The survey had over 1,000 respondents and reportedly polled a sample of senior executives from companies with annual sales of at least $500 million USD in the U.S., China, Mexico, France, Germany, the UK, and Canada.

Big companies investing millions in blockchain

On day two of Consensus 2018, Deloitte took to the stage with the promise of an enterprise blockchain announcement. Deloitte delivered a preview of its annual global survey for the audience both live at Consensus, and those watching from the comfort of their own homes.

When asked the approximate investment that their organization would make specifically in blockchain technology in the next calendar year, 39% of survey respondents stated their company will invest at least $5 million USD (of that 39%, 16% indicated they will invest $10 million USD or more).

Further, when asked to best describe how the organization currently views the relevance of blockchain technology to its operations, 43% of respondents called blockchain technology ‘critical,’ indicating that it is in the organization’s top 5 strategic priorities.

Conversely, 29% of respondents said blockchain technology is ‘important’ to their operations, but not within the top 5 strategic priorities. 21% called blockchain ‘relevant,’ but not a strategic priority, while 4% stated it will not be relevant, and the remaining 4% said they are unsure.

Deloitte study: blockchain’s impact on commerce will be ‘significant’

Speakers Linda Pawczuk, leader of the Deloitte US Financial Services Industry Blockchain group, and Rob Massey, tax partner at Deloitte Tax LLP, delivered the survey’s findings.

“This is not just new technology enabling things to be done differently, we’re seeing new transaction types, we’re seeing new business models, we’re seeing humans settle transactions differently,” said Massey. “We’re seeing machines settle transactions without the need for humans. The impact on commerce across every industry is significant, and this is really difficult, there’s a lot of challenge throughout every aspect of this that we look at – but it’s worth it.”

Both speakers provided insight into the current hurdles that major companies face when engaging with blockchain technology. Through the survey’s findings, the speakers acknowledged that blockchain technology is “worth it,” for these companies, which are investing significant time and resources into the industry despite its challenges.

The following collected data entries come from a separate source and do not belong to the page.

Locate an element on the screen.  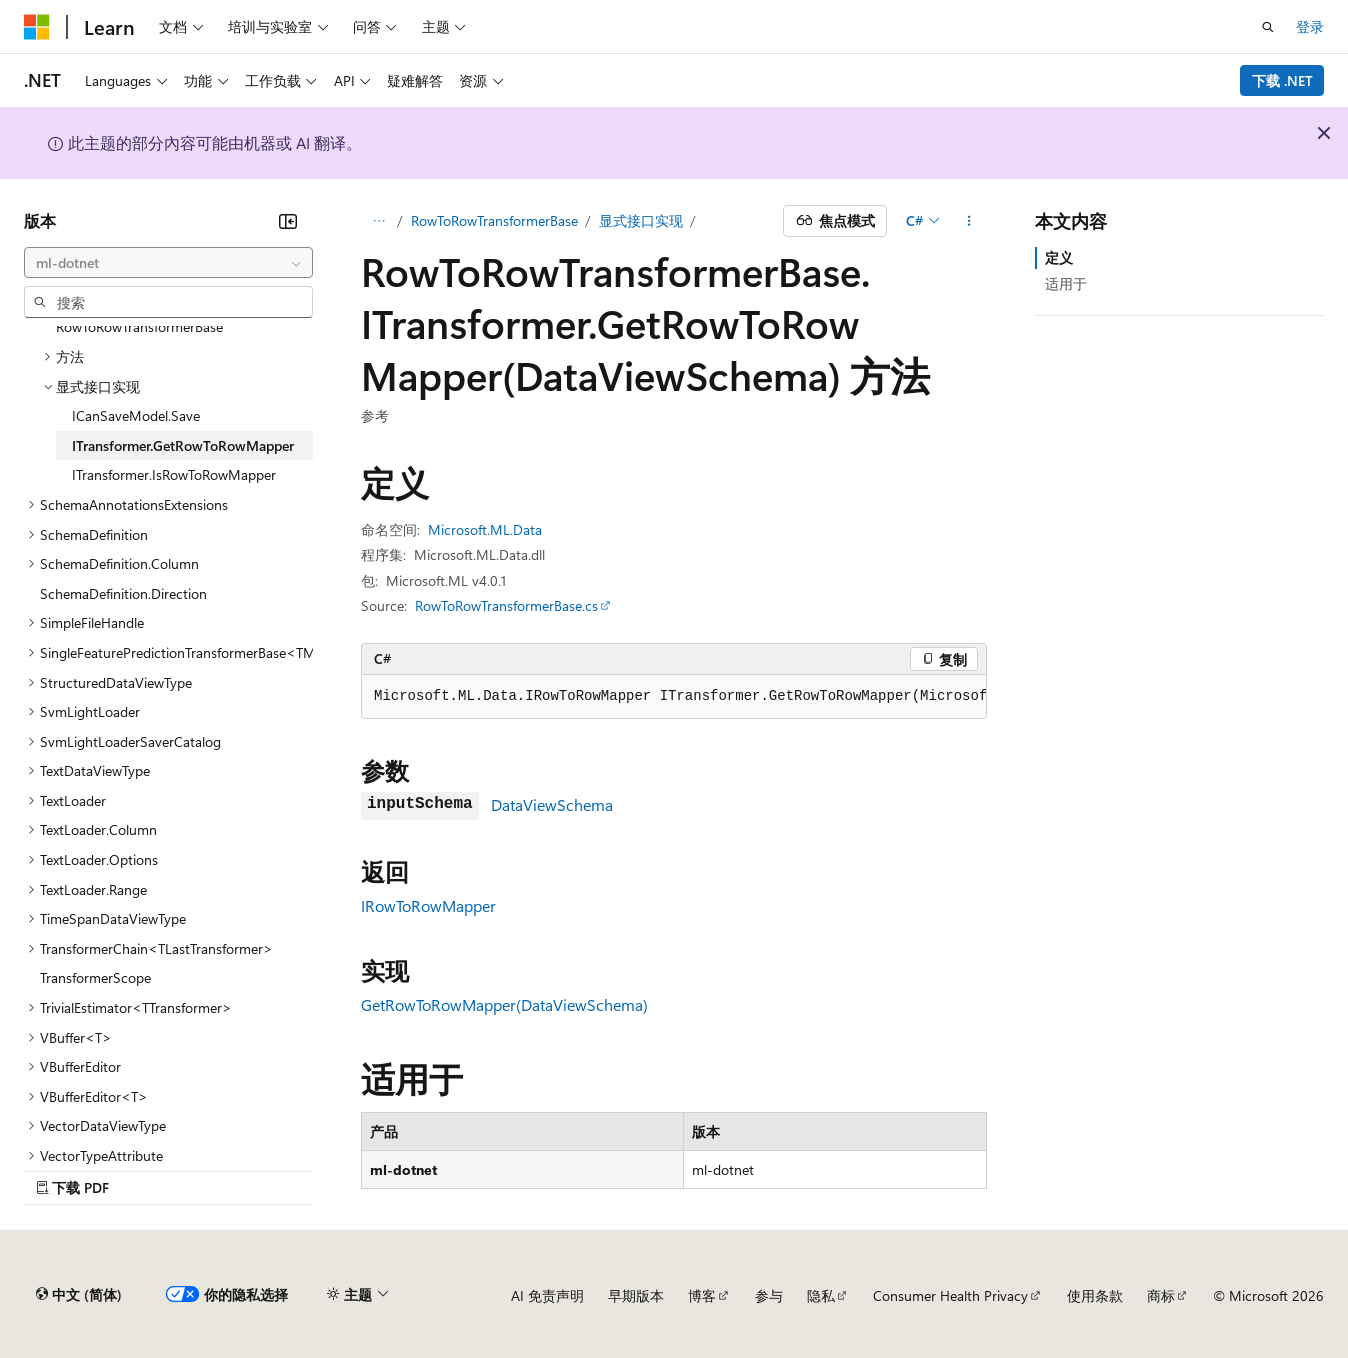 [内容语言选择器。 当前设置为 中文 (简体)。] is located at coordinates (79, 1295).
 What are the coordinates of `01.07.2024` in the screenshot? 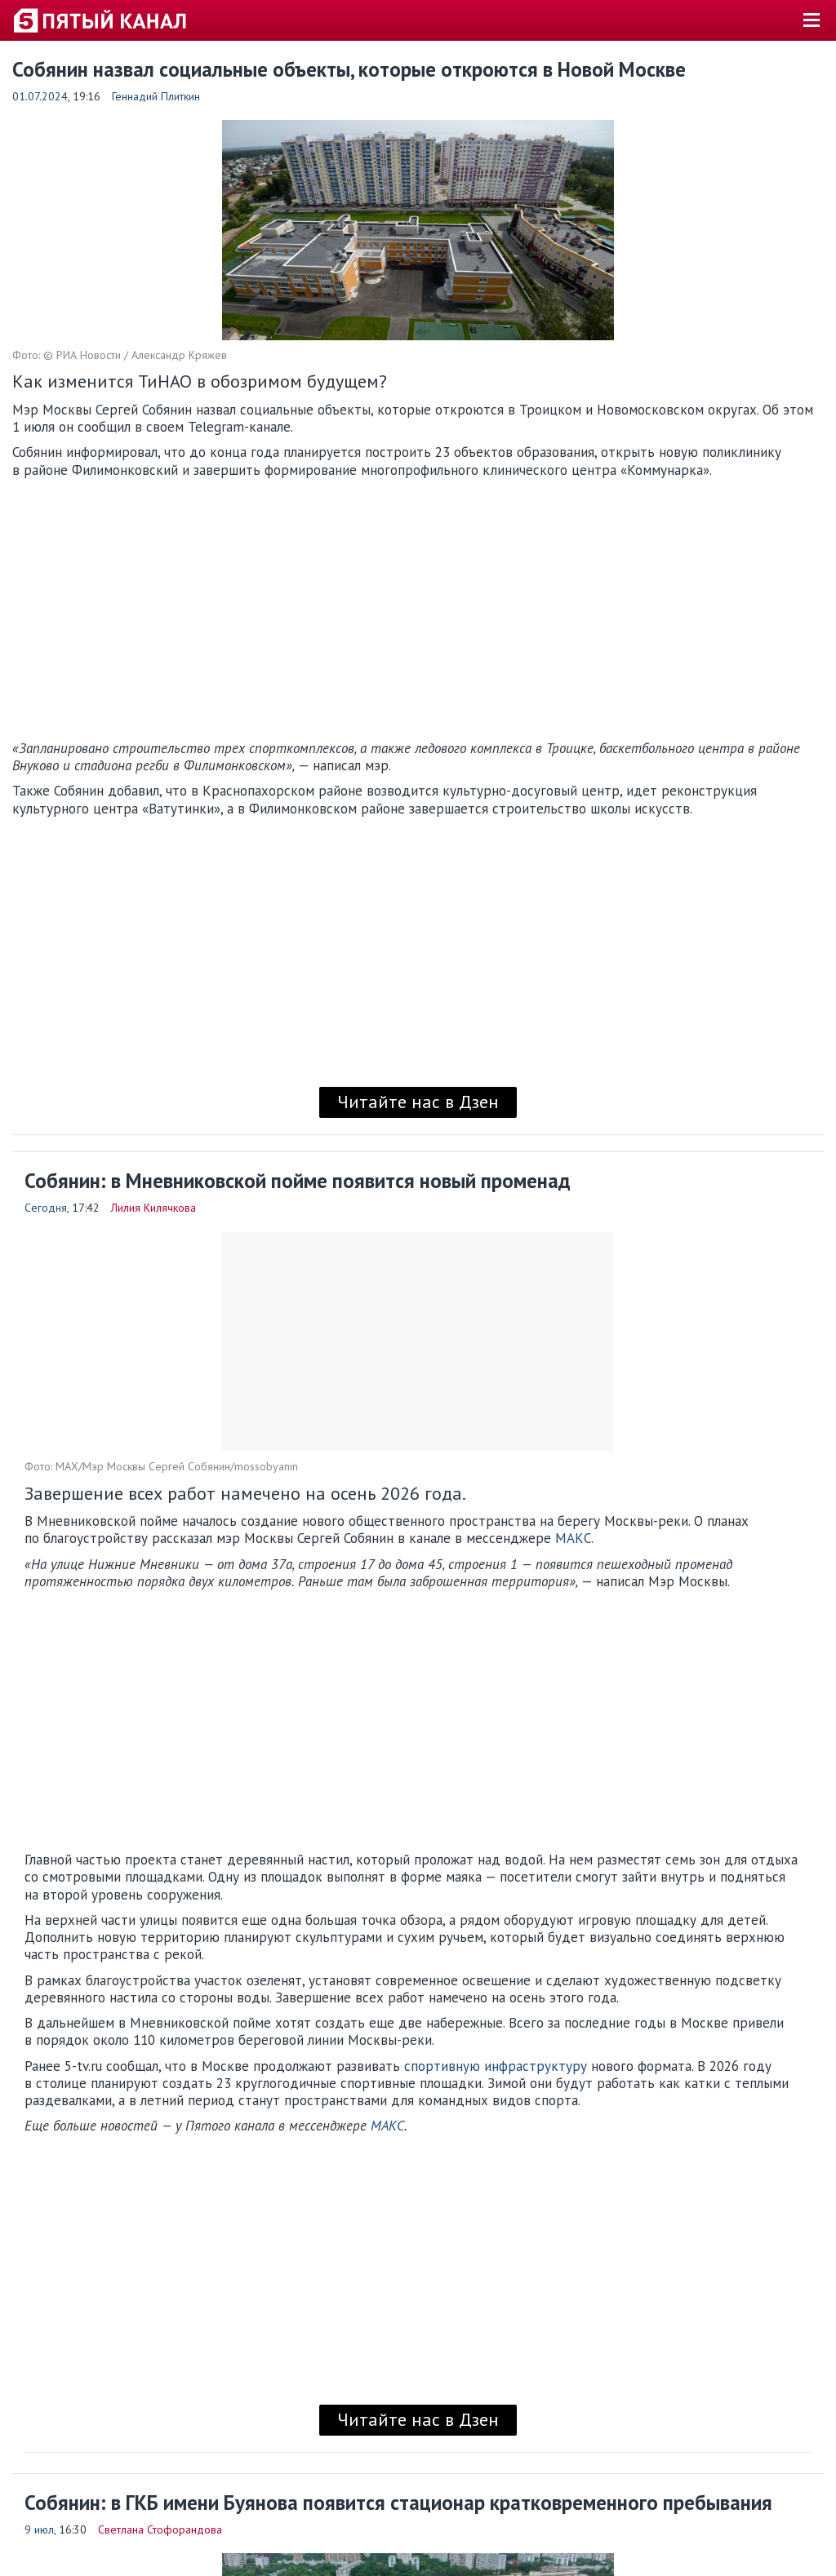 It's located at (40, 96). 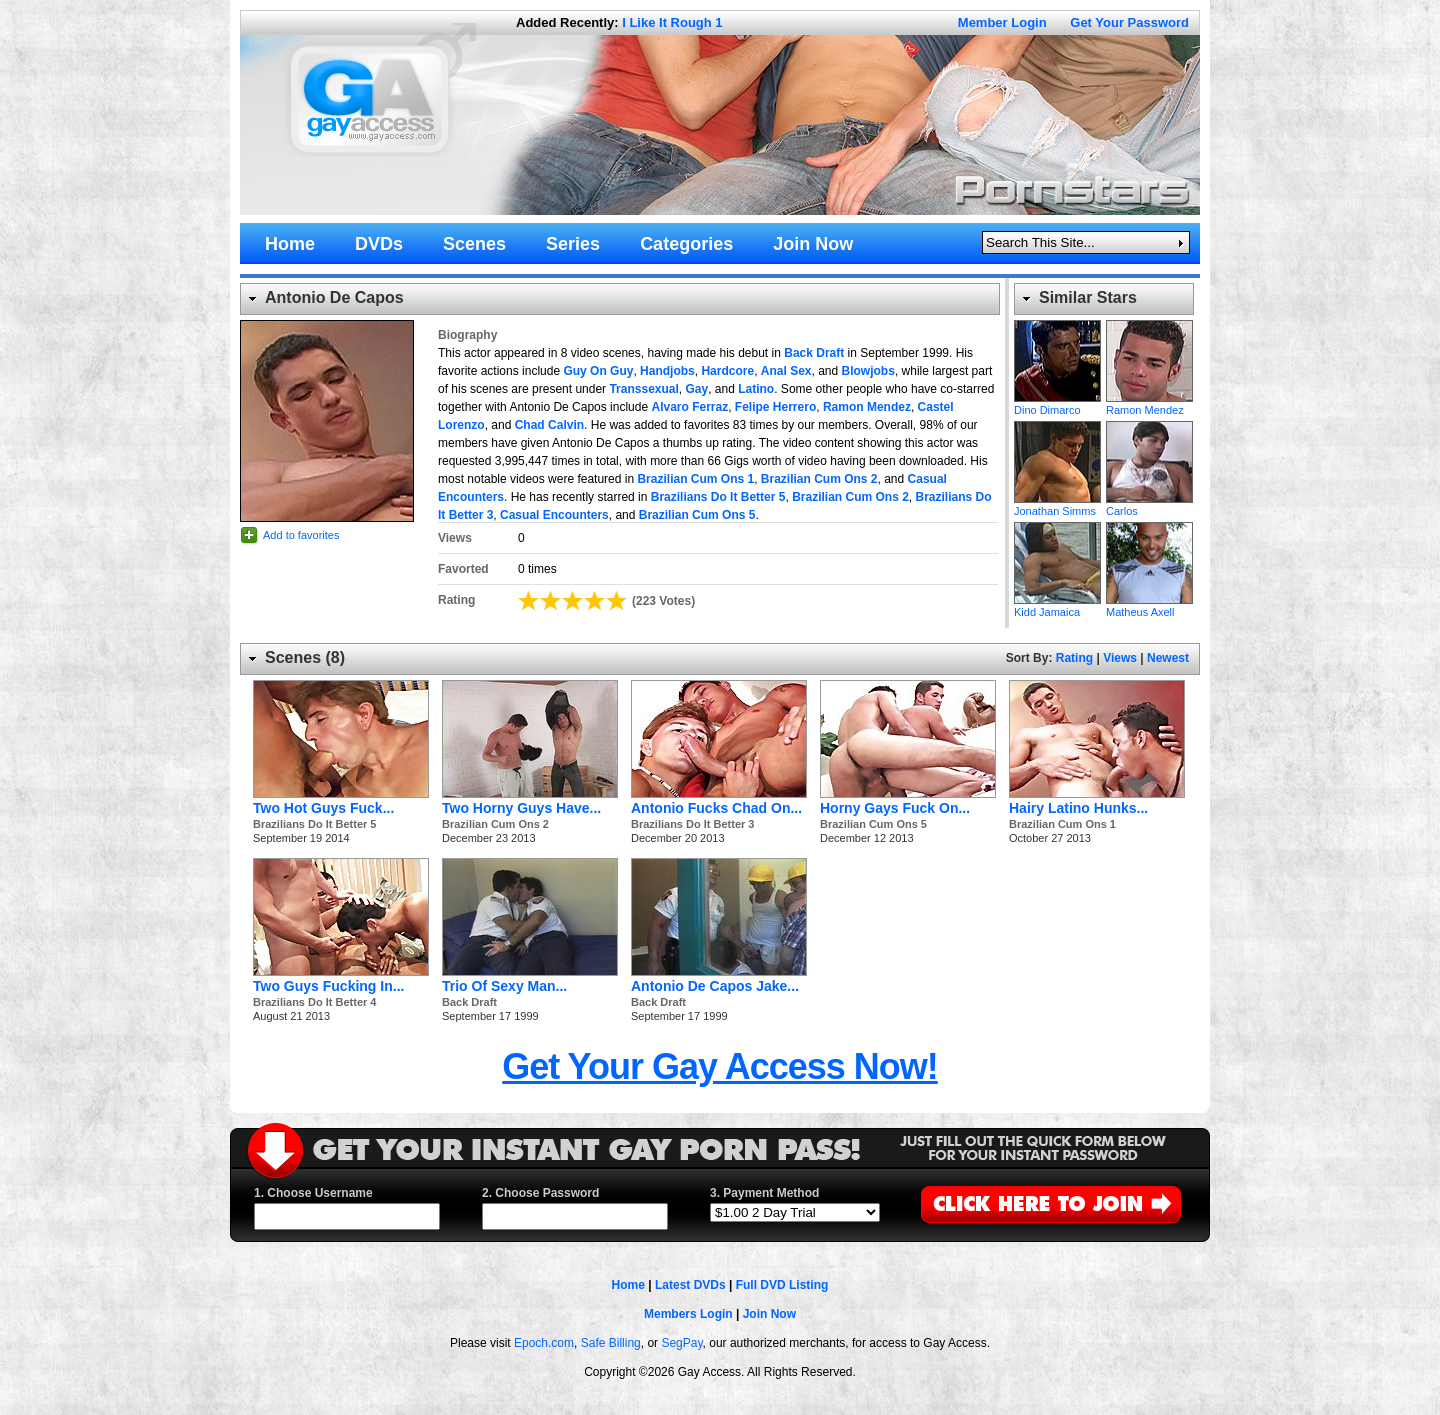  I want to click on Felipe Herrero, so click(775, 407).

Discussing current obstacles, 39% of respondents said regulatory issues are a barrier to blockchain investment. 37% said implementation and the process of replacing or upgrading legacy systems is a barrier, and 35% cited potential security threats. It’s important to note that responders were allowed more than one answer.  

“The convergence that we’re seeing between large and more established businesses, and those newer innovative businesses in the bold play market,” added Massey. “These folks coming together validates that what we’re doing is right. It’s bold. This is history we’re making here, and we’re living this together.”